(REQUIREMENT)
Repeat the records below word for word and omit each image.

─── PROVIDED DATA

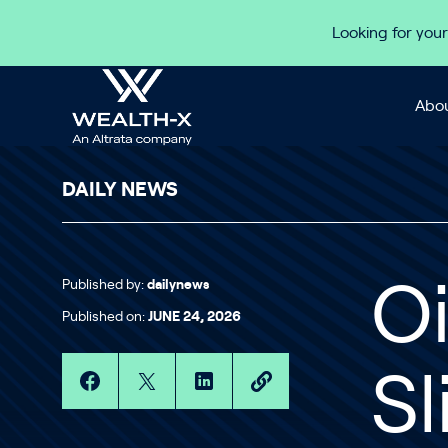
Skip to content
Looking for your
Abou
DAILY NEWS
Published by:
dailynews
Oi
Published on:
JUNE 24, 2026
S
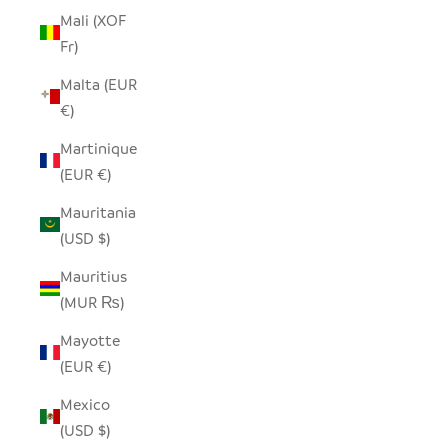
Mali (XOF
Fr)
Malta (EUR
€)
Martinique
(EUR €)
Mauritania
(USD $)
Mauritius
(MUR ₨)
Mayotte
(EUR €)
Mexico
(USD $)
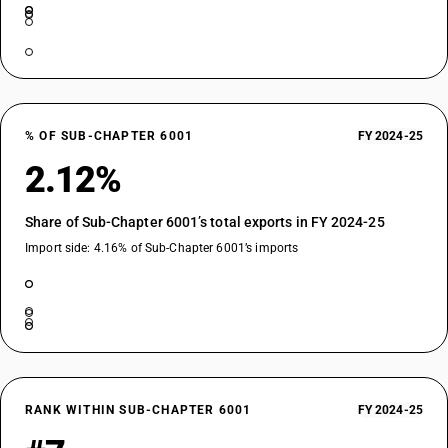
% OF SUB-CHAPTER 6001
FY 2024-25
2.12%
Share of Sub-Chapter 6001’s total exports in FY 2024-25
Import side: 4.16% of Sub-Chapter 6001’s imports
RANK WITHIN SUB-CHAPTER 6001
FY 2024-25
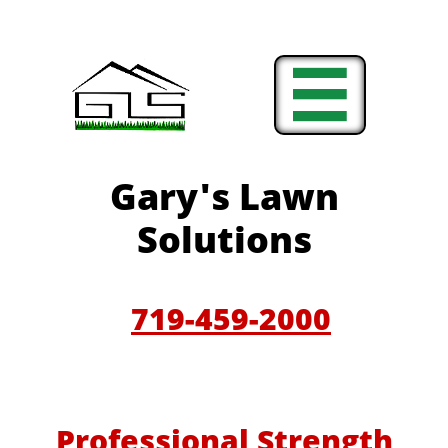

Gary'
s Lawn
Solutions
719-459-200
0
Professional Strength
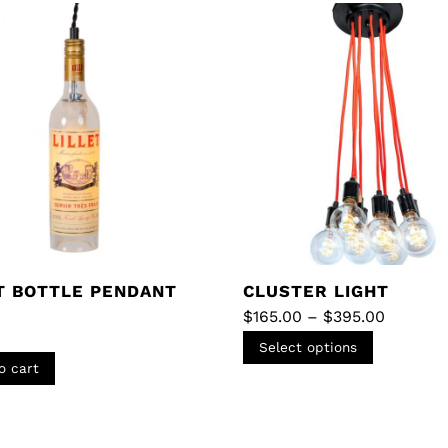
T BOTTLE PENDANT
CLUSTER LIGHT
Price
$
165.00
–
$
395.00
range:
This
$165.00
Select options
through
product
o cart
$395.00
has
multiple
variants.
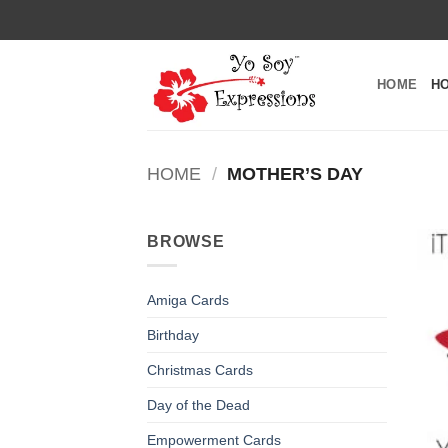
Skip
to
content
HOME
H
HOME
/
MOTHER’S DAY
BROWSE
Amiga Cards
Birthday
Christmas Cards
Day of the Dead
Empowerment Cards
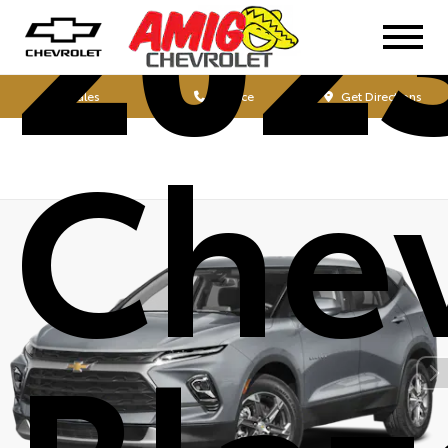
202
Sales
Service
Get Directions
Chev
Blaz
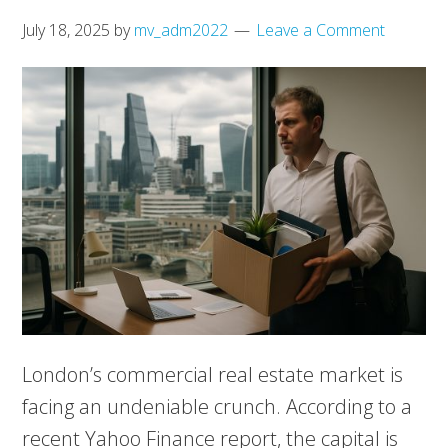
July 18, 2025
by
mv_adm2022
Leave a Comment
London’s commercial real estate market is
facing an undeniable crunch. According to a
recent Yahoo Finance report, the capital is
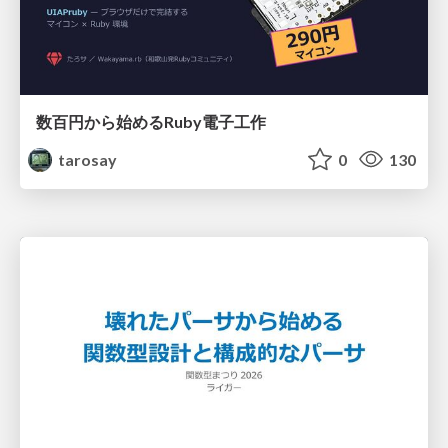
数百円から始めるRuby電子工作
tarosay
0
130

──────

(EXERCISE RESULT)
Skip to content
Looking for your
Abou
DAILY NEWS
Published by:
dailynews
Oi
Published on:
JUNE 24, 2026
S
Mali (XOF
Fr)
Malta (EUR
€)
Martinique
(EUR €)
Mauritania
(USD $)
Mauritius
(MUR ₨)
Mayotte
(EUR €)
Mexico
(USD $)
% OF SUB-CHAPTER 6001
FY 2024-25
2.12%
Share of Sub-Chapter 6001’s total exports in FY 2024-25
Import side: 4.16% of Sub-Chapter 6001’s imports
RANK WITHIN SUB-CHAPTER 6001
FY 2024-25

Gary'
s Lawn
Solutions
719-459-200
0
Professional Strength
T BOTTLE PENDANT
CLUSTER LIGHT
Price
$
165.00
–
$
395.00
range:
This
$165.00
Select options
through
product
o cart
$395.00
has
multiple
variants.
Skip
to
content
HOME
H
HOME
/
MOTHER’S DAY
BROWSE
Amiga Cards
Birthday
Christmas Cards
Day of the Dead
Empowerment Cards
202
Sales
Service
Get Directions
Chev
Blaz
July 18, 2025
by
mv_adm2022
Leave a Comment
London’s commercial real estate market is
facing an undeniable crunch. According to a
recent Yahoo Finance report, the capital is
数百円から始めるRuby電子工作
tarosay
0
130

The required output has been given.